A street kid is considered the scum of the earth here. We are judged
for working with them,  especially for befriending them. "You can't
trust them, they'll steal from you and take advantage of you," is what
most people here say. But we know that this is exactly the mindset of
why these kids are raised by the streets. They have no one to love
them, and so we love them. We hope for them and pray for them and
laugh with them when we can.

This isn't just another day in Africa, this is the life I was created
to live. I must be a voice for the voiceless, an advocate for the
unwanted. They are part of creation just as much as the rising sun and
blossoming flowers, yet few people stop in awe and say "they are
beautiful, I want to know them."

Ever hopeful,

Dalene.

Tuesday, February 21, 2012

Water Walk



Natalie has never been to Africa before, so witnessing her experience Kenya for the first time has been fun. She aches for the same things I do, and is compelled to help alleviate the poverty here. It's our second full day, we arrived in Kitale yesterday afternoon to meet my father-in-law Dan and friend/advisory board member Ron Rutruff.  Dr Ron wrote a beautiful book about his experience working with street kids in Seattle called "The Least of These". You should order it.

If you follow us on facebook (or Until Then), then you've seen our updates about John Lorot, our friend who is suffering meningitis in the district hospital here in town. He is responding to treatment, but there are others like him who suffer without hope and have no one to advocate for them. Being back in Kitale reminds me of how many we try to help, but then what is "help"?

At breakfast Dan and Ron shared how they ache for the hundreds of ailing individuals they pass by on their way to visit John's bed, knowing they suffer without care, awaiting death. What do we do? Its been a hard lesson of survival to know that helping the one in front of us is still helping.

 Yesterday we went out to Tulwet, one of the 3 villages we have drilled wells with UntilThen.org and Freewaters. I've been working on this project since it's birth in July 2010, and it has taken a lot of learning and struggles to get where we are now- our first attempt to drill in Dago in December 2010 was unsuccessful, but now it is miraculously pumping water!

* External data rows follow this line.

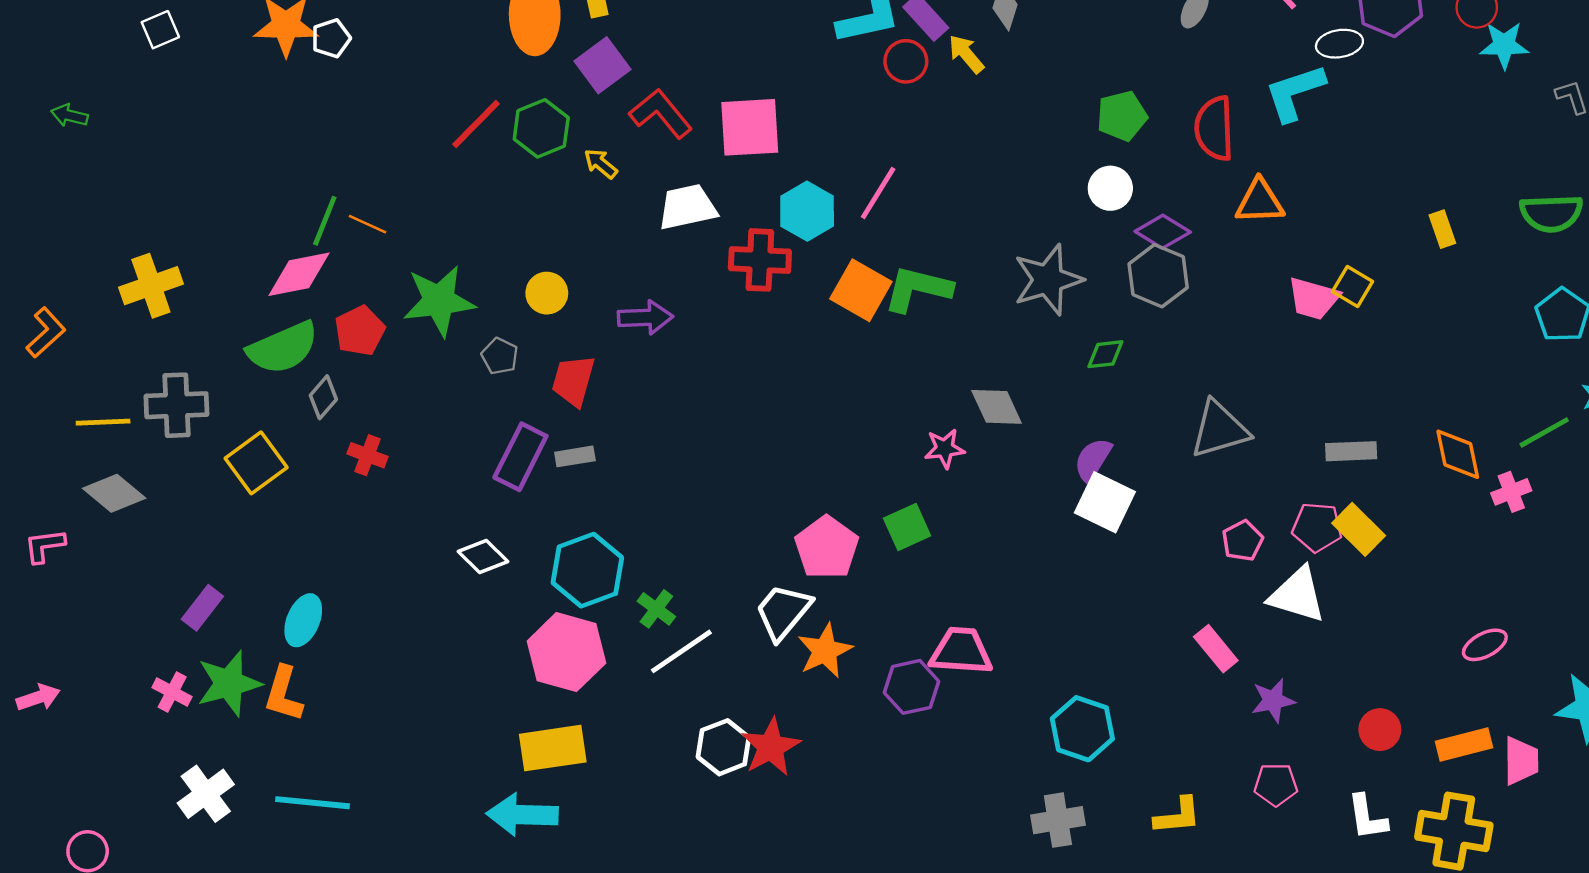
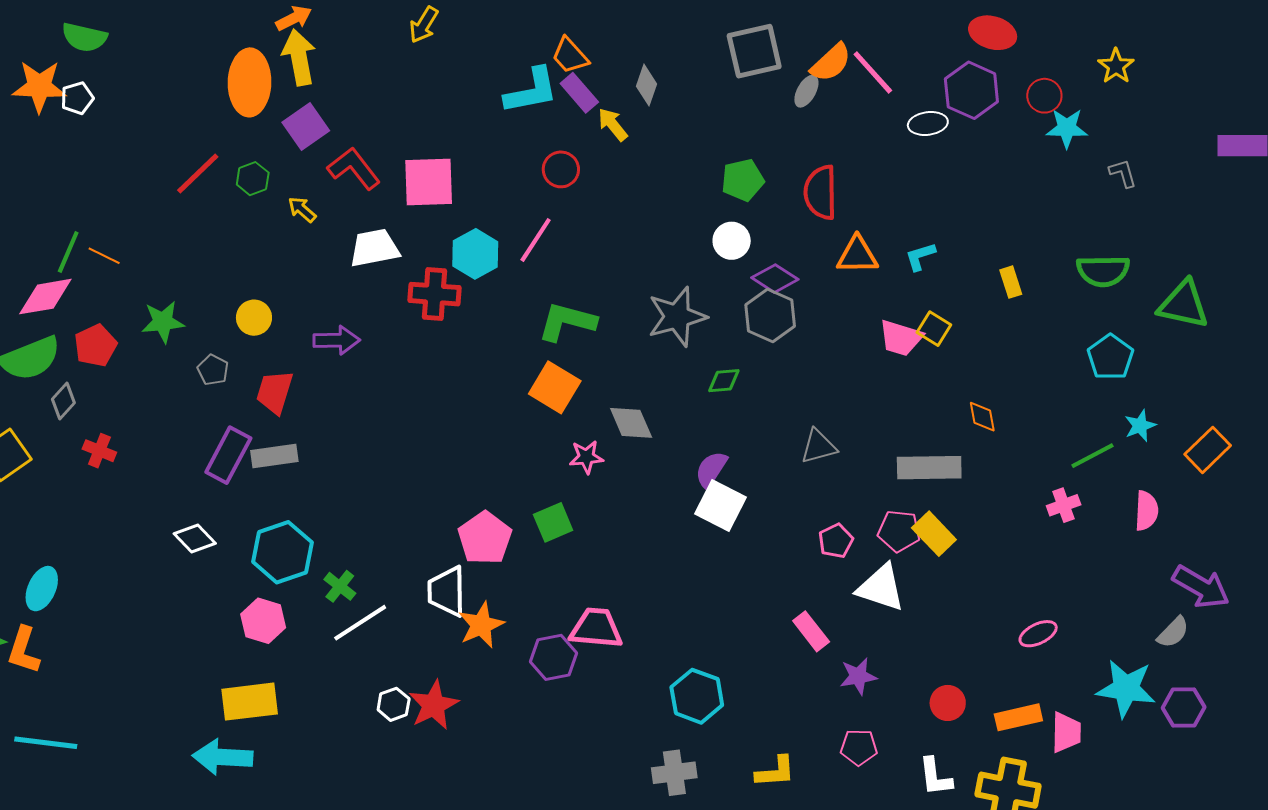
red circle: (906, 61) -> (561, 169), moved
cyan L-shape: (1295, 92) -> (920, 256), moved, size x0.6
green hexagon: (541, 128) -> (253, 179), size x0.7
orange square: (861, 290) -> (555, 387), moved
green star: (439, 301) -> (163, 322), size x0.7
gray triangle: (1219, 429) -> (819, 446), size x0.7
gray rectangle: (1351, 451) -> (929, 468), size x1.5
orange diamond: (1458, 454) -> (982, 417), moved, size x0.7
gray rectangle: (575, 456) -> (274, 456), size x1.4
white trapezoid: (783, 612) -> (447, 591), turned -42
pink hexagon: (566, 652) -> (263, 621), size x0.7
white hexagon: (723, 747) -> (394, 704), size x0.7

I can't explain in words the eagerness to see the wells, and the joy to see children pumping so effortlessly. We walked to three of the 6 wells in Tulwet, I drank water from one of them. Barnabas, our project foreman, picked each drill site based on need, so each well is merely steps away from the previous water collection site... next to a hole in the ground that has water in it. I don't know if you can tell from the photo, but this water looks more like that green tinge of a dirty swimming pool. It has bugs gathering at the surface and bears the faint scent of sewage, clumps of muddy cow dung floating along. That's what they use to drink, as well as bathe in and wash their clothes.


Now they collect water from this well! Barnabas reported that before the wells were here, children frequently died of typhoid, diarrhea and cholera. Cholera is a deadly disease, very contagious and nearly impossible to contain and eradicate. Haiti experienced a cholera outbreak soon after the earthquake in 2010.  Since we've put in these wells, no children have died!


We've been busy since we got here, but its so encouraging to see the work we've been doing is successful and changing lives. Natalie commented that she never realized something as simple as water could change a life. Can you imagine if your children were dying because they didn't have access to clean water? I know I take advantage of turning on my faucet every day.